Prime Intellect's Intellect-3 proves a 100B-parameter open RL model can match closed-source giants — and every app will need to do this
Dec 1, 2025 with Vincent Weisser
Key Points
- Prime Intellect's Intellect-3, a 100-billion-parameter model trained with reinforcement learning, matches much larger closed models like DeepSeek by optimizing post-training rather than raw scale.
- Post-training via RL is becoming the primary capability lever across the industry, and companies can build domain-specific models for hundreds of thousands of dollars that outperform frontier models on specific tasks.
- Application companies with end-user distribution like Cursor and Figma will build RL environments around their own interfaces to train specialized models, giving them structural advantages over pure model providers.
Summary
Prime Intellect's release of Intellect-3 demonstrates that a 100 billion parameter mixture-of-experts model can match open-source models in the 300–600 billion parameter range, including DeepSeek, through aggressive post-training via reinforcement learning rather than raw scale. The model was built by taking GLM as a base and running a full SFT and RL pipeline, developed over roughly six months. The release is framed as an early checkpoint, with further scaling planned.
The broader argument from Vincent at Prime Intellect is that RL post-training is becoming the primary capability lever across the industry, visible in Claude Opus, GPT-4.5, and Gemini, and that the capital requirement to do this is far lower than frontier labs imply. A company can post-train a domain-specific model for hundreds of thousands of dollars, producing a smaller, faster, cheaper model that outperforms general-purpose frontier models on a specific task.
Cursor's Composer is cited as the clearest commercial precedent. Cursor reportedly took an open-source model, built its own RL environment within the Composer harness, and trained it to excel specifically at Cursor tasks. That model is now updated every two hours using an online RL loop driven by real user interactions, with each accept or reject signal feeding back into training continuously.

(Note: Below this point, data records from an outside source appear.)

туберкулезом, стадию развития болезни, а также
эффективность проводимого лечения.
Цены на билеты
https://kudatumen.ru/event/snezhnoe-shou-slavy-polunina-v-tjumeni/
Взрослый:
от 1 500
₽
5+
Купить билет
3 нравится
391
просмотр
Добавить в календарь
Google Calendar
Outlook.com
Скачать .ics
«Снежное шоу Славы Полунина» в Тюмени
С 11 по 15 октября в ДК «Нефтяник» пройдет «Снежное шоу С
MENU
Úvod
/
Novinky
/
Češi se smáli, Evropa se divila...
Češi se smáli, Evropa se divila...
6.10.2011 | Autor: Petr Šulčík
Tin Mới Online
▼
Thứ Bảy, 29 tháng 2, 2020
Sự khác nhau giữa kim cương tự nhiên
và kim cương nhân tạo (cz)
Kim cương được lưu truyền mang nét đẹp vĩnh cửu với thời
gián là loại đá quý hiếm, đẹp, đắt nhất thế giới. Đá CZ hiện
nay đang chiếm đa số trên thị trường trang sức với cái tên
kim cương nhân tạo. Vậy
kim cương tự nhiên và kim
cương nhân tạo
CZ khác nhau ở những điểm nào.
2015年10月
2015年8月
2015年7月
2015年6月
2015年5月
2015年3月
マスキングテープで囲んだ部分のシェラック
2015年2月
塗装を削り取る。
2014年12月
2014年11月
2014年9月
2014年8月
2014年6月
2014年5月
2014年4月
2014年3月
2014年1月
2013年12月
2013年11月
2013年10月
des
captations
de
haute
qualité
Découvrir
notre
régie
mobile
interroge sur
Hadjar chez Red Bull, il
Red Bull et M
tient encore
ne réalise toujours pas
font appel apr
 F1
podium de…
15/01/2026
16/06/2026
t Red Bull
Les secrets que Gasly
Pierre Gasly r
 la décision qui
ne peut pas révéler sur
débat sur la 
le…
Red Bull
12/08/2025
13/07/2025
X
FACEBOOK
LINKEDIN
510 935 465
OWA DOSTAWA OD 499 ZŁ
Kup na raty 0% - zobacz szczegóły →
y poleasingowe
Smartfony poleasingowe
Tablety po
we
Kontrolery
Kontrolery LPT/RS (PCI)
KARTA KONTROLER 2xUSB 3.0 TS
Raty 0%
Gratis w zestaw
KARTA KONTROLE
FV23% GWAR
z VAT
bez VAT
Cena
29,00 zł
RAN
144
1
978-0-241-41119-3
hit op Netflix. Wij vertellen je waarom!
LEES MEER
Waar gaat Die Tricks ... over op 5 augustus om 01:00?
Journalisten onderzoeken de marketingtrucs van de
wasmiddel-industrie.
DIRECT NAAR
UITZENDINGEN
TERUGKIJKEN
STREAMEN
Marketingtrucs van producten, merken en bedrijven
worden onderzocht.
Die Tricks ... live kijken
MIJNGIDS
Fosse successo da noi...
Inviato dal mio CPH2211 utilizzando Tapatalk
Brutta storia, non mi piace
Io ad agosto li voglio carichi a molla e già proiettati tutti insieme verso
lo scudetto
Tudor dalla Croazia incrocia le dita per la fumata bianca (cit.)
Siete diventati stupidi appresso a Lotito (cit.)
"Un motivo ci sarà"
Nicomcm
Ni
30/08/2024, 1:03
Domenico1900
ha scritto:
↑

Prime Intellect's thesis is that this pattern will generalize across every application layer. A platform like Figma that wants to make itself agentic cannot rely on closed frontier models to navigate its own interface well. It needs to build an RL environment around Figma itself and post-train on that. The companies with distribution advantages, specifically those that own the end-user interaction such as Cursor, Cognition, and potentially Microsoft through Copilot across Excel and PowerPoint, are structurally advantaged over pure model providers.
For enterprises without in-house ML capacity, Prime Intellect is building an RFT platform designed to make post-training plug-and-play, alongside a forward-deployed services model. The longer-term roadmap points toward autonomous AI research agents that handle model fine-tuning and post-training without human ML expertise, comparable to how no-code tools democratized software creation.
On the base model side, Prime Intellect disclosed it supported RCI in releasing a small MoE base model, with 2,000 H100s now ramping toward a significantly larger pretrain run. The strategic rationale is a perceived gap in the market: with Meta's LLaMA team having undergone restructuring and Mistral pivoting toward European enterprise deployment, there are very few Western players offering a full-stack pipeline from data collection through pretraining, fine-tuning, and post-training. Sovereign governments and large enterprises unwilling to depend on Chinese open models or closed US models represent the core addressable segment Prime Intellect is targeting.